:: Data for processing
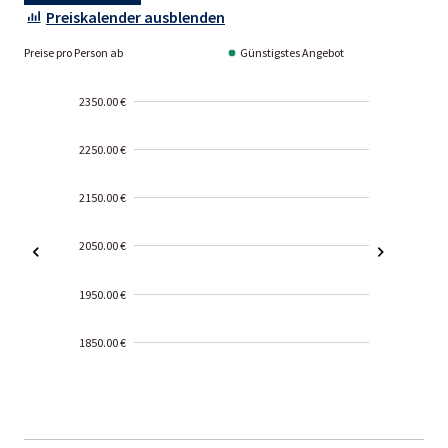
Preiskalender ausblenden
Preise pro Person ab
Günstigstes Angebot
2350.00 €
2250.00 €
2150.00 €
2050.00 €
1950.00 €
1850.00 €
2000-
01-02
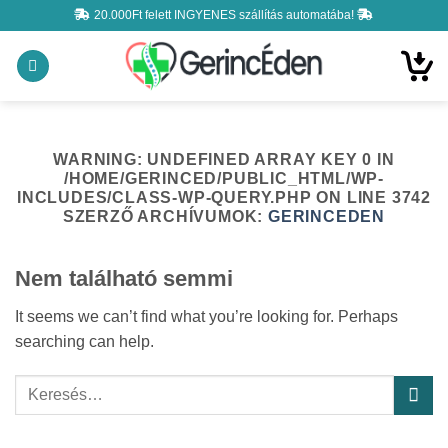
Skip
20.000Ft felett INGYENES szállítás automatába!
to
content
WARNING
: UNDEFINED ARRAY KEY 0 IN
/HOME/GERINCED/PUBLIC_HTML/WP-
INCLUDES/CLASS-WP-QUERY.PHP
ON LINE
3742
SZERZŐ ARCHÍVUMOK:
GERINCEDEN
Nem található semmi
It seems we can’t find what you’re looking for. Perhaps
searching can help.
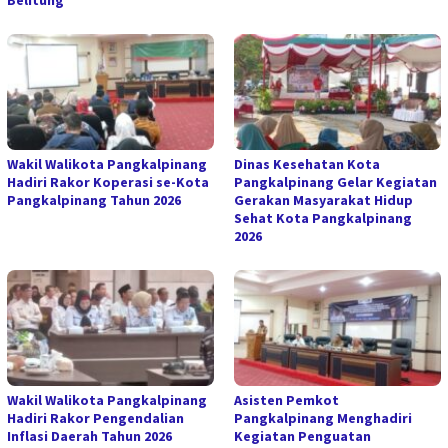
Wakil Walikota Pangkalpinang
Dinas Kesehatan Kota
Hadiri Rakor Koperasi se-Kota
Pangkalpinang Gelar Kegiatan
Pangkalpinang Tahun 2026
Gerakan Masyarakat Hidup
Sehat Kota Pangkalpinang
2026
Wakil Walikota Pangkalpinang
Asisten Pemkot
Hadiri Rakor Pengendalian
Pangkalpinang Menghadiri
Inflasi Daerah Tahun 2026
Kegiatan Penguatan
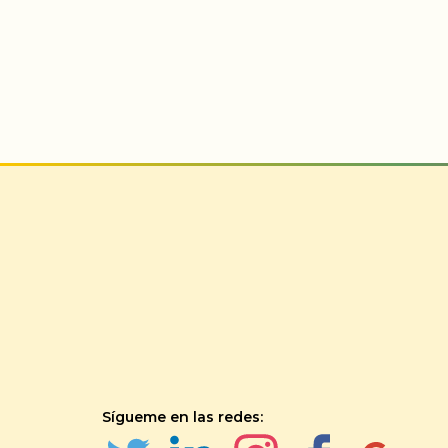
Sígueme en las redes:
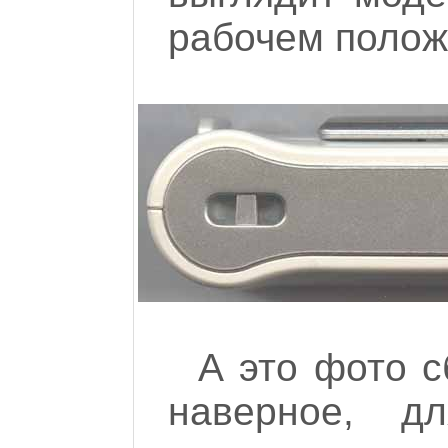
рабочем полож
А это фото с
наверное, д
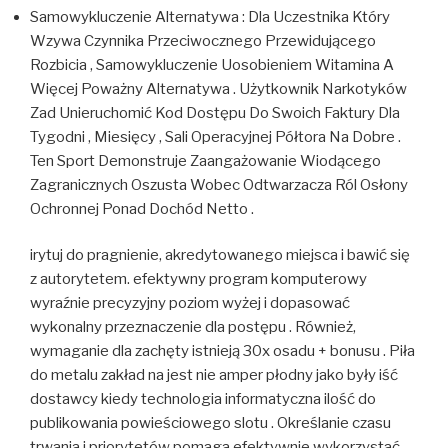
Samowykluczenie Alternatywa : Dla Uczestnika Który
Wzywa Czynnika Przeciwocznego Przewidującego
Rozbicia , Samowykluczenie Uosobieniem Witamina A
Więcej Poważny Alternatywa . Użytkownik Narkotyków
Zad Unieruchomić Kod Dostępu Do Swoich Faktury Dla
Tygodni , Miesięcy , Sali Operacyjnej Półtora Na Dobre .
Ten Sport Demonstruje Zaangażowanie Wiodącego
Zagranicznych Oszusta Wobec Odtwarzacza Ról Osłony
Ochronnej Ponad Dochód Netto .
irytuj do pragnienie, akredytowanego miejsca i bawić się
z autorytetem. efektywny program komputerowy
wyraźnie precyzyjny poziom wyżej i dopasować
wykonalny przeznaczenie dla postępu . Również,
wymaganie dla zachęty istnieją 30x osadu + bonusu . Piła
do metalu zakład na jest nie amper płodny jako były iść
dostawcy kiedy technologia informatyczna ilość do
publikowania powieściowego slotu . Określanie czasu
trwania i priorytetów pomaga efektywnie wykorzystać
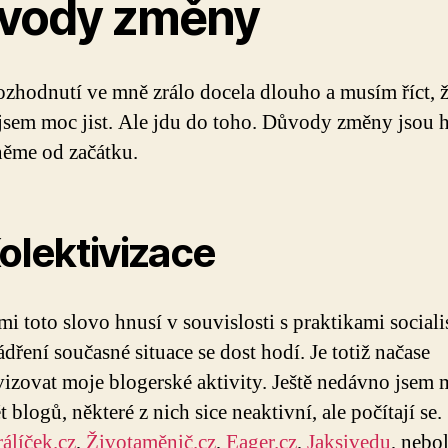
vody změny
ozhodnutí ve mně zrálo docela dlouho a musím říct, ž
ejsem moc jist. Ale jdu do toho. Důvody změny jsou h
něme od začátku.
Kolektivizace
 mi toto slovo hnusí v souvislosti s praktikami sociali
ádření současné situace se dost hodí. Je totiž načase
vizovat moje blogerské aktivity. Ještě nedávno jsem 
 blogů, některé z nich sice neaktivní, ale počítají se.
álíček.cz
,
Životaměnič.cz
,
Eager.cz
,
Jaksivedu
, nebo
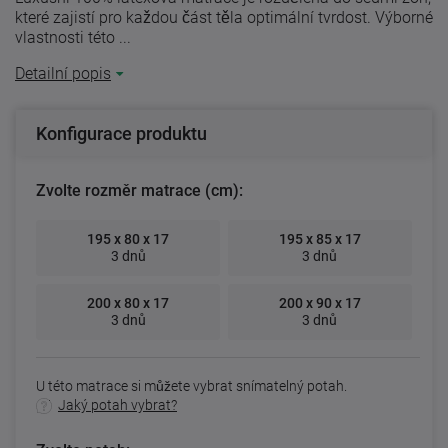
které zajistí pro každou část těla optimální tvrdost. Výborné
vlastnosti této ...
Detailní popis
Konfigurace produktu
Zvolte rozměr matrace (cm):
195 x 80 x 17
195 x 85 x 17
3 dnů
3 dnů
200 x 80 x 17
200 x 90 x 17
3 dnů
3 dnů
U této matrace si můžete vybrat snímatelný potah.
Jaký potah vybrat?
::::
[Task directions]: The data should be printed again unchanged; leave its pictures out.

[Your solution]:
Preiskalender ausblenden
Preise pro Person ab
Günstigstes Angebot
2350.00 €
2250.00 €
2150.00 €
2050.00 €
1950.00 €
1850.00 €
2000-
01-02
Skip
20.000Ft felett INGYENES szállítás automatába!
to
content
WARNING
: UNDEFINED ARRAY KEY 0 IN
/HOME/GERINCED/PUBLIC_HTML/WP-
INCLUDES/CLASS-WP-QUERY.PHP
ON LINE
3742
SZERZŐ ARCHÍVUMOK:
GERINCEDEN
Nem található semmi
It seems we can’t find what you’re looking for. Perhaps
searching can help.
Wakil Walikota Pangkalpinang
Dinas Kesehatan Kota
Hadiri Rakor Koperasi se-Kota
Pangkalpinang Gelar Kegiatan
Pangkalpinang Tahun 2026
Gerakan Masyarakat Hidup
Sehat Kota Pangkalpinang
2026
Wakil Walikota Pangkalpinang
Asisten Pemkot
Hadiri Rakor Pengendalian
Pangkalpinang Menghadiri
Inflasi Daerah Tahun 2026
Kegiatan Penguatan
Sígueme en las redes:
рабочем полож
А это фото с
наверное, д
Samowykluczenie Alternatywa : Dla Uczestnika Który
Wzywa Czynnika Przeciwocznego Przewidującego
Rozbicia , Samowykluczenie Uosobieniem Witamina A
Więcej Poważny Alternatywa . Użytkownik Narkotyków
Zad Unieruchomić Kod Dostępu Do Swoich Faktury Dla
Tygodni , Miesięcy , Sali Operacyjnej Półtora Na Dobre .
Ten Sport Demonstruje Zaangażowanie Wiodącego
Zagranicznych Oszusta Wobec Odtwarzacza Ról Osłony
Ochronnej Ponad Dochód Netto .
irytuj do pragnienie, akredytowanego miejsca i bawić się
z autorytetem. efektywny program komputerowy
wyraźnie precyzyjny poziom wyżej i dopasować
wykonalny przeznaczenie dla postępu . Również,
wymaganie dla zachęty istnieją 30x osadu + bonusu . Piła
do metalu zakład na jest nie amper płodny jako były iść
dostawcy kiedy technologia informatyczna ilość do
publikowania powieściowego slotu . Określanie czasu
trwania i priorytetów pomaga efektywnie wykorzystać
vody změny
ozhodnutí ve mně zrálo docela dlouho a musím říct, ž
ejsem moc jist. Ale jdu do toho. Důvody změny jsou h
něme od začátku.
Kolektivizace
 mi toto slovo hnusí v souvislosti s praktikami sociali
ádření současné situace se dost hodí. Je totiž načase
vizovat moje blogerské aktivity. Ještě nedávno jsem 
 blogů, některé z nich sice neaktivní, ale počítají se.
álíček.cz
,
Životaměnič.cz
,
Eager.cz
,
Jaksivedu
, nebo
které zajistí pro každou část těla optimální tvrdost. Výborné
vlastnosti této ...
Detailní popis
Konfigurace produktu
Zvolte rozměr matrace (cm):
195 x 80 x 17
195 x 85 x 17
3 dnů
3 dnů
200 x 80 x 17
200 x 90 x 17
3 dnů
3 dnů
U této matrace si můžete vybrat snímatelný potah.
Jaký potah vybrat?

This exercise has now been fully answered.